On the other side, there are ETFs powered by AI, which employ AI to make stock selection decisions. Todd Rosenbluth, Head of Research at VettaFi, said, "AI-powered funds take the human element out of stock picking... Artificial intelligence-based ETFs can move faster and learn more while humans sleep." However, these funds often remain under the radar and are more expensive compared to plain vanilla ETFs.
Dave Nadig, VettaFi's Financial Futurist, noted that many early AI use cases have been in trading and hedge fund spaces. Nevertheless, Nadig believes there aren't many secret patterns in markets that can be exploited for extended periods.
The AI Powered Equity ETF (AIEQ) was the first actively managed ETF to fully use AI for stock selection. Other broad equity ETFs powered by AI include BTD Capital Fund (DIP), AdvisorShares Let Bob AI Powered Momentum ETF (LETB), and WisdomTree International AI Enhanced Value Fund (AIVI).

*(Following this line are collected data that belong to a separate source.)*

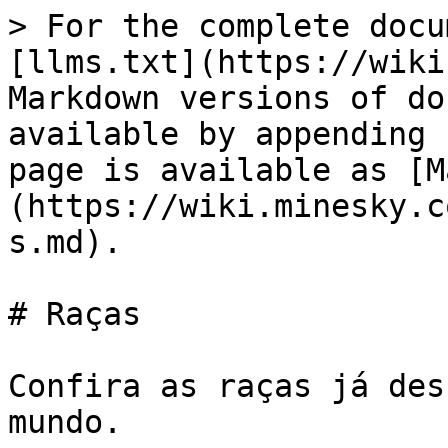
> For the complete docu
[llms.txt](https://wiki
Markdown versions of do
available by appending 
page is available as [M
(https://wiki.minesky.c
s.md).

# Raças

Confira as raças já des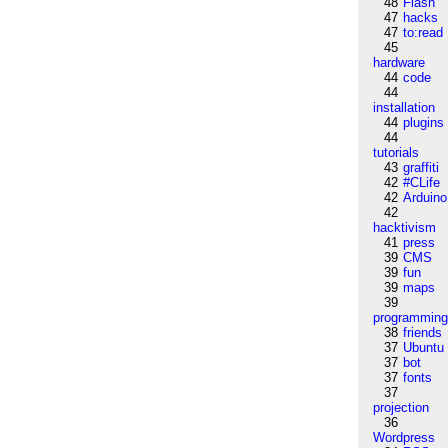
48
Flash
47
hacks
47
to:read
45
hardware
44
code
44
installation
44
plugins
44
tutorials
43
graffiti
42
#CLife
42
Arduino
42
hacktivism
41
press
39
CMS
39
fun
39
maps
39
programmin
38
friends
37
Ubuntu
37
bot
37
fonts
37
projection
36
Wordpress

Merlyn.AI Bull-Rider Bear-Fighter ETF (WIZ) and Merlyn AI SectorSurfer Momentum ETF (DUDE) are two other AI-powered ETFs that utilize a fund-of-funds structure. Both ETFs use an AI algorithm to analyze momentum indicators and assess market risk, adjusting exposures accordingly.
Teucrium AiLA Long-Short Agriculture Strategy ETF (OAIA) is a quantitative long-short strategy aiming for market-neutral exposure to the global agriculture market. Its underlying index uses AI to make allocation decisions, usually comprising between one and nine agricultural commodities futures contracts.
Nadig mentioned that most AI-as-portfolio manager systems become a form of black-box smart beta, starting with a universe and using machine-learned rules to narrow it down. However, Nadig has not yet seen these funds demonstrate a real performance edge.
He concluded that AI has a role in the investment process, but the real use cases are as human augmentation rather than human replacement, much like ChatGPT or Stable Diffusion.
Footnotes:
1 Adapted from source: Writers, The VettaFi. "Artificial Intelligence ETFs, or ETFs Powered by Artificial Intelligence?" ETF Trends, 1 Mar. 2023, www.etftrends.com/disruptive-technology-channel/artificial-intelligence-etfs-or-etfs-powered-by-artificial-intelligence.